Post: How do you teach struggling readers to read?



How do you teach struggling readers to read?

Most classes include at least a couple of struggling readers, but how can teachers offer support to improve their literacy skills?
Struggling Readers

Most classes include at least a couple of struggling readers. Whatever their reason for it – frustration, language or visual processing difficulties or never finding a book of interest these students can leave teachers wondering how to help. Story Seekers books offer support in improving literacy skills among this group. 

Learning to read is a complex process 

Many reluctant readers pick up enough skills to get by in reading for the first couple of years at school. However, by Year 4 the wheels start falling off the reading comprehension wagon. According to Chall, Jacobs and Baldwin (1990), some possible reasons for this change are that students are encountering texts with fewer picture cues and an abundance of new vocabulary. They are also expected to absorb information rather than simply read for plot.  

When students read, they need to both decode and linguistically comprehend, where they interpret meaning from spoken words and sentences. Decoding is where they apply their knowledge of lettersound relationships, including knowledge of letter patterns, to correctly sound out words. Accurate reading comprehension cannot happen unless both decoding skills and linguistic comprehension ability are strong (Gough and Tunmer 1986). 

struggling readers

What ‘struggling readers’ are struggling with?

The challenges of decoding and/or linguistic comprehension can cause problems for struggling readers. 

Decoding – more than just ‘sounding things out’

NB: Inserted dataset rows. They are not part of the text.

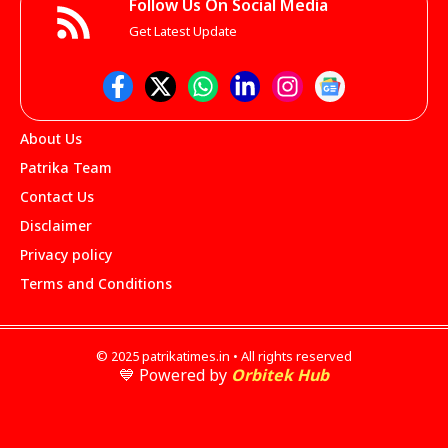
Follow Us On Social Media
Get Latest Update
About Us
Patrika Team
Contact Us
Disclaimer
Privacy policy
Terms and Conditions
© 2025 patrikatimes.in • All rights reserved
💙 Powered by
Orbitek Hub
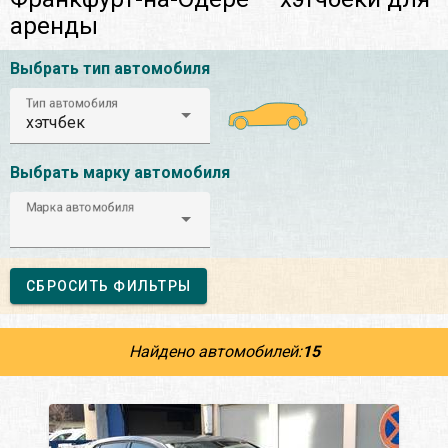
аренды
Выбрать тип автомобиля
Тип автомобиля
хэтчбек
Выбрать марку автомобиля
Марка автомобиля
СБРОСИТЬ ФИЛЬТРЫ
Найдено автомобилей:
15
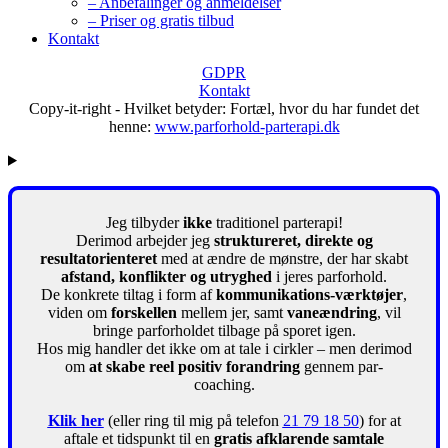
– Anbefalinger og anmeldelser
– Priser og gratis tilbud
Kontakt
GDPR
Kontakt
Copy-it-right - Hvilket betyder: Fortæl, hvor du har fundet det
henne:
www.parforhold-parterapi.dk
Jeg tilbyder
ikke
traditionel parterapi!
Derimod arbejder jeg
struktureret, direkte og
resultatorienteret
med at ændre de mønstre, der har skabt
afstand, konflikter og utryghed
i jeres parforhold.
De konkrete tiltag i form af
kommunikations-værktøjer
,
viden om
forskellen
mellem jer, samt
vaneændring
, vil
bringe parforholdet tilbage på sporet igen.
Hos mig handler det ikke om at tale i cirkler – men derimod
om
at skabe reel positiv forandring
gennem par-
coaching.
Klik her
(eller ring til mig på telefon
21 79 18 50
) for at
aftale et tidspunkt til en
gratis afklarende samtale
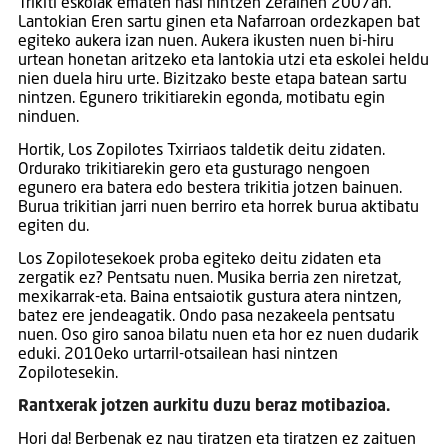
Trikiti eskolak ematen hasi nintzen Zerainen 2007an.
Lantokian Eren sartu ginen eta Nafarroan ordezkapen bat
egiteko aukera izan nuen. Aukera ikusten nuen bi-hiru
urtean honetan aritzeko eta lantokia utzi eta eskolei heldu
nien duela hiru urte. Bizitzako beste etapa batean sartu
nintzen. Egunero trikitiarekin egonda, motibatu egin
ninduen.
Hortik, Los Zopilotes Txirriaos taldetik deitu zidaten.
Ordurako trikitiarekin gero eta gusturago nengoen
egunero era batera edo bestera trikitia jotzen bainuen.
Burua trikitian jarri nuen berriro eta horrek burua aktibatu
egiten du.
Los Zopilotesekoek proba egiteko deitu zidaten eta
zergatik ez? Pentsatu nuen. Musika berria zen niretzat,
mexikarrak-eta. Baina entsaiotik gustura atera nintzen,
batez ere jendeagatik. Ondo pasa nezakeela pentsatu
nuen. Oso giro sanoa bilatu nuen eta hor ez nuen dudarik
eduki. 2010eko urtarril-otsailean hasi nintzen
Zopilotesekin.
Rantxerak jotzen aurkitu duzu beraz motibazioa.
Hori da! Berbenak ez nau tiratzen eta tiratzen ez zaituen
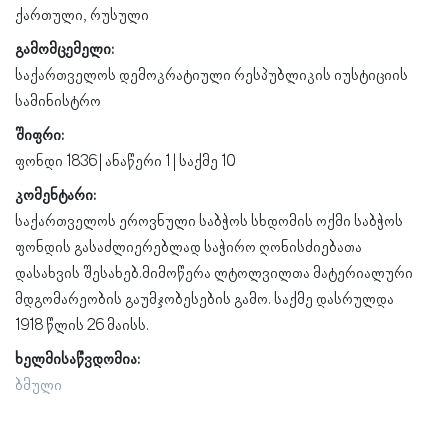
ქართული, რუსული
გამომცემელი:
საქართველოს დემოკრატიული რესპუბლიკის იუსტიციის
სამინისტრო
შიფრი:
ფონდი 1836 | ანაწერი 1 | საქმე 10
კომენტარი:
საქართველოს ეროვნული საბჭოს სხდომის ოქმი საბჭოს
ფონდის გასაძლიერებლად საჭირო ღონისძიებათა
დასახვის შესახებ.მიმოწერა ლტოლვილთა მატერიალური
მდგომარეობის გაუმჯობესების გამო. საქმე დასრულდა
1918 წლის 26 მაისს.
ხელმისაწვდომია:
ბმული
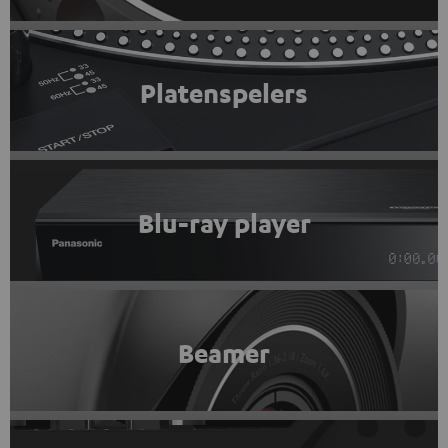
Platenspelers
Blu-ray player
Beamer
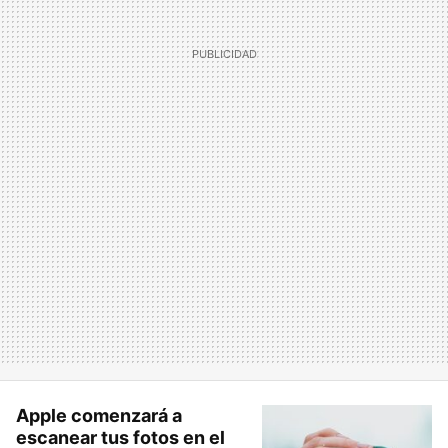
Apple comenzará a
escanear tus fotos en el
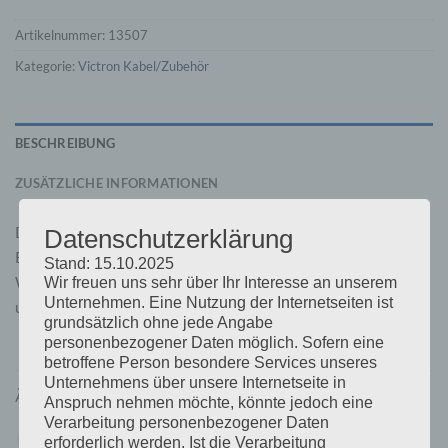
Artikelnummer:
13507
Kategorie:
Victron Kabel/Zubehör
BESCHREIBUNG
ZUSÄTZLICHE INFORMATIONEN
Das VE.Direct-Kabel ist in verschiedenen Längen erhältlich.
Datenschutzerklärung
Es gibt ein gerades Modell und eines mit einem 90 Grad
Stand: 15.10.2025
Winkel. Die erhältlichen Modelle entnehmen Sie bitte
Wir freuen uns sehr über Ihr Interesse an unserem
Unternehmen. Eine Nutzung der Internetseiten ist
unserer Preisliste.
grundsätzlich ohne jede Angabe
personenbezogener Daten möglich. Sofern eine
betroffene Person besondere Services unseres
Unternehmens über unsere Internetseite in
ÄHNLICHE PRODUKTE
Anspruch nehmen möchte, könnte jedoch eine
Verarbeitung personenbezogener Daten
erforderlich werden. Ist die Verarbeitung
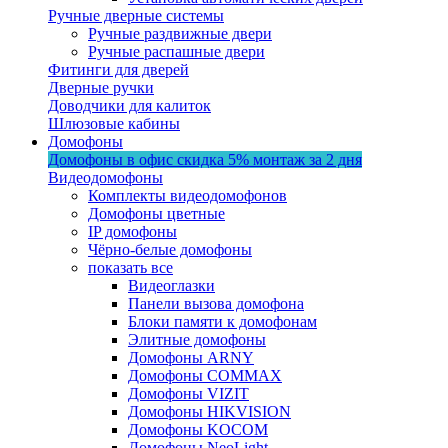
Ручные дверные системы
Ручные раздвижные двери
Ручные распашные двери
Фитинги для дверей
Дверные ручки
Доводчики для калиток
Шлюзовые кабины
Домофоны
Домофоны в офис
скидка 5%
монтаж за 2 дня
Видеодомофоны
Комплекты видеодомофонов
Домофоны цветные
IP домофоны
Чёрно-белые домофоны
показать все
Видеоглазки
Панели вызова домофона
Блоки памяти к домофонам
Элитные домофоны
Домофоны ARNY
Домофоны COMMAX
Домофоны VIZIT
Домофоны HIKVISION
Домофоны KOCOM
Домофоны NeoLight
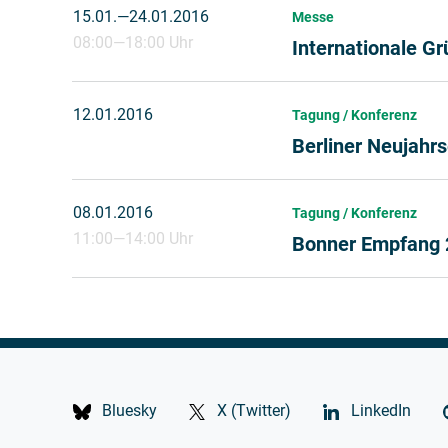
15.01.
2016
—
24.01.2016
Messe
08:00
—
18:00 Uhr
Internationale G
12.01.2016
Tagung / Konferenz
Berliner Neujah
08.01.2016
Tagung / Konferenz
11:00
—
14:00 Uhr
Bonner Empfang 
Bluesky
X (Twitter)
LinkedIn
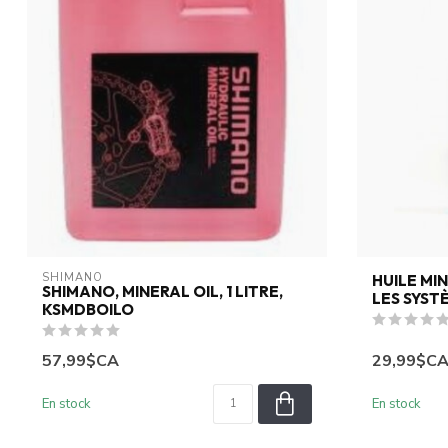
SHIMANO
HUILE MI
SHIMANO, MINERAL OIL, 1 LITRE,
LES SYST
KSMDBOILO
57,99$CA
29,99$C
En stock
En stock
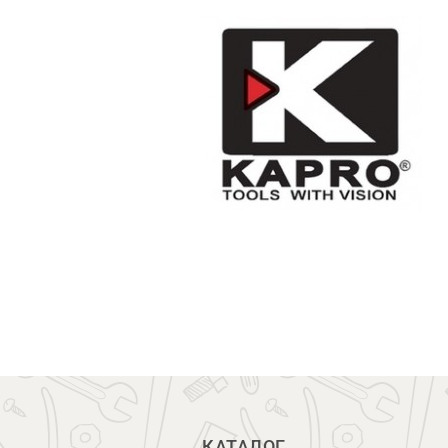
КАТАЛОГ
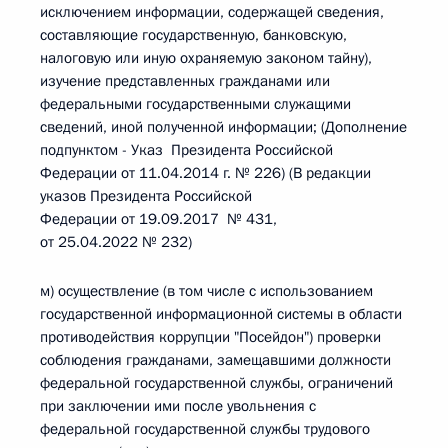
исключением информации, содержащей сведения,
составляющие государственную, банковскую,
налоговую или иную охраняемую законом тайну),
изучение представленных гражданами или
федеральными государственными служащими
сведений, иной полученной информации; (Дополнение
подпунктом - Указ Президента Российской
Федерации от 11.04.2014 г. № 226) (В редакции
указов Президента Российской
Федерации от 19.09.2017 № 431,
от 25.04.2022 № 232)
м) осуществление (в том числе с использованием
государственной информационной системы в области
противодействия коррупции "Посейдон") проверки
соблюдения гражданами, замещавшими должности
федеральной государственной службы, ограничений
при заключении ими после увольнения с
федеральной государственной службы трудового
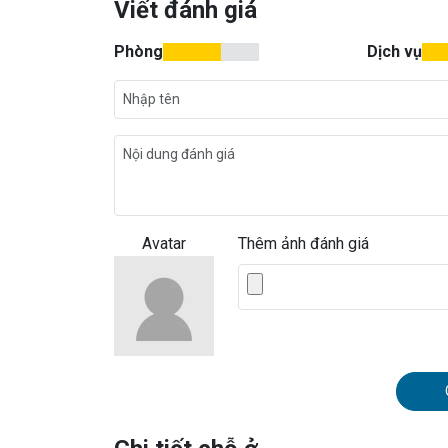
Viết đánh giá
Phòng
Dịch vụ
Avatar
Thêm ảnh đánh giá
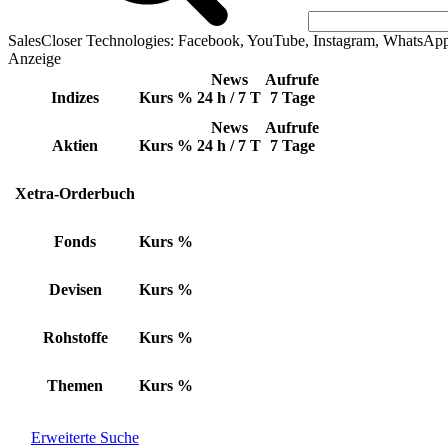
SalesCloser Technologies: Facebook, YouTube, Instagram, WhatsAp
Anzeige
News
Aufrufe
Indizes
Kurs
%
24 h / 7 T
7 Tage
News
Aufrufe
Aktien
Kurs
%
24 h / 7 T
7 Tage
Xetra-Orderbuch
Fonds
Kurs
%
Devisen
Kurs
%
Rohstoffe
Kurs
%
Themen
Kurs
%
Erweiterte Suche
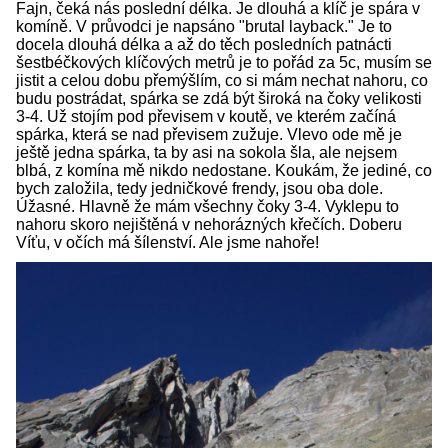
Fajn, čeká nás poslední délka. Je dlouhá a klíč je spára v
komíně. V průvodci je napsáno "brutal layback." Je to
docela dlouhá délka a až do těch posledních patnácti
šestbéčkových klíčových metrů je to pořád za 5c, musím se
jistit a celou dobu přemýšlím, co si mám nechat nahoru, co
budu postrádat, spárka se zdá být široká na čoky velikosti
3-4. Už stojím pod převisem v koutě, ve kterém začíná
spárka, která se nad převisem zužuje. Vlevo ode mě je
ještě jedna spárka, ta by asi na sokola šla, ale nejsem
blbá, z komína mě nikdo nedostane. Koukám, že jediné, co
bych založila, tedy jedničkové frendy, jsou oba dole.
Úžasné. Hlavně že mám všechny čoky 3-4. Vyklepu to
nahoru skoro nejištěná v nehorázných křečích. Doberu
Víťu, v očích má šílenství. Ale jsme nahoře!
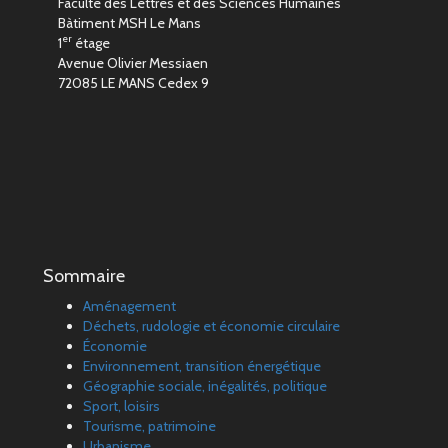
Faculté des Lettres et des Sciences Humaines
Bàtiment MSH Le Mans
er
1
étage
Avenue Olivier Messiaen
72085 LE MANS Cedex 9
Sommaire
Aménagement
Déchets, rudologie et économie circulaire
Économie
Environnement, transition énergétique
Géographie sociale, inégalités, politique
Sport, loisirs
Tourisme, patrimoine
Urbanisme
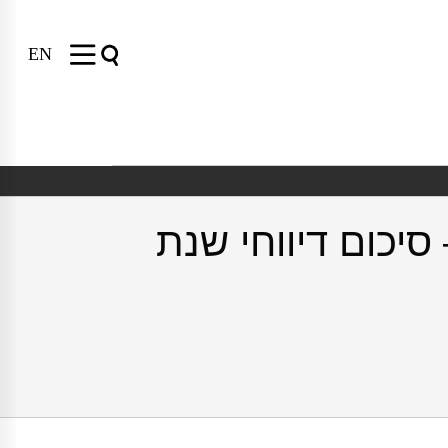
EN
סיכום דיווחי שנת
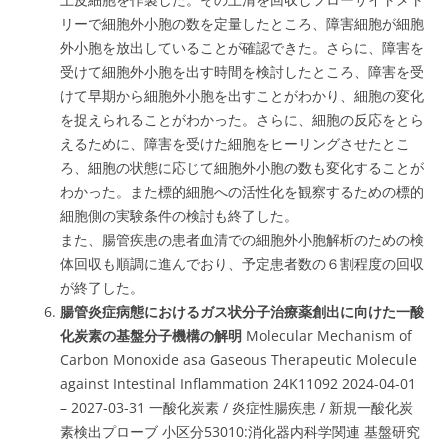
リーで細胞外小胞の数を定量したところ、障害細胞が細胞
外小胞を放出していることが確認できた。さらに、障害を
受けて細胞外小胞を出す時間を検討したところ、障害を受
けて早期から細胞外小胞を出すことがわかり、細胞の変化
を捉えられることがわかった。さらに、細胞の反応をとら
えるために、障害を受けた細胞をヒーリングさせたとこ
ろ、細胞の状態に応じて細胞外小胞の数も変化することが
わかった。また標的細胞への活性化を観察するための標的
細胞側の実験条件の検討も終了した。
また、腸管疾患の患者血清での細胞外小胞解析のための検
体回収も順調に進んでおり、予定患者数の６割程度の回収
が終了した。
腸管炎症病態におけるガス状分子治療薬創出に向けた一酸
化炭素の基盤分子機構の解明
Molecular Mechanism of
Carbon Monoxide asa Gaseous Therapeutic Molecule
against Intestinal Inflammation 24K11092 2024-04-01
– 2027-03-31 一酸化炭素 / 炎症性腸疾患 / 新規一酸化炭
素検出プローブ 小区分53010:消化器内科学関連 基盤研究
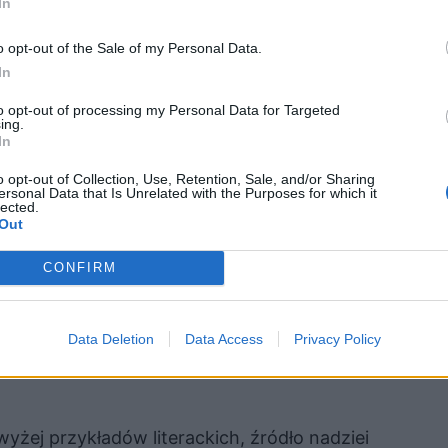
In
 nadzieję.
o opt-out of the Sale of my Personal Data.
In
 mieście, Oranie, które zostaje dotknięte
to opt-out of processing my Personal Data for Targeted
ika i społeczny chaos po pewnym czasie
ing.
In
ę, dzięki którym ostatecznie udaje się opanować
o opt-out of Collection, Use, Retention, Sale, and/or Sharing
 nadziei dawało mieszkańcom Oranu przeczucie,
ersonal Data that Is Unrelated with the Purposes for which it
lected.
a na dżumę, nad którą prace jednak wydłużały
Out
mentem epidemii była solidarność i współpraca
CONFIRM
się w kordony pomocnicze, by zdrowi mogli
 to ułatwiali opanowanie gorączki. Historia
Data Deletion
Data Access
Privacy Policy
ło się opanować, nie bez udziału ludzi, którzy
żej przykładów literackich, źródło nadziei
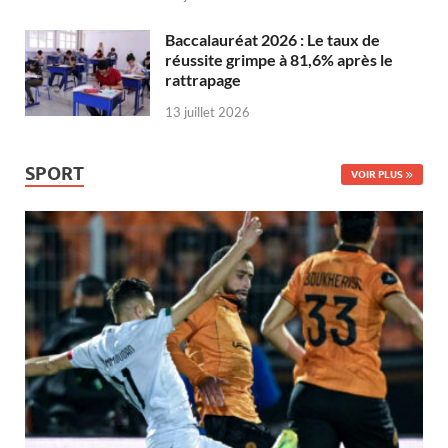
Baccalauréat 2026 : Le taux de
réussite grimpe à 81,6% après le
rattrapage
13 juillet 2026
SPORT
VOIR PLUS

Struggling readers often compensate for poor decoding by guessing at a word based on the first letter, looking for picture cues or using wider understanding of context. Sometimes this works. Sometimes it doesn’t. To increase reading accuracy, students require a good understanding of the English alphabetic code. Many students develop this understanding through direct instruction and self-made connections in their early years of learning to read. Unfortunately, many other students don’t make these connections. Unless direct intervention makes the alphabetic code explicit, a knowledge gap remains for these students.  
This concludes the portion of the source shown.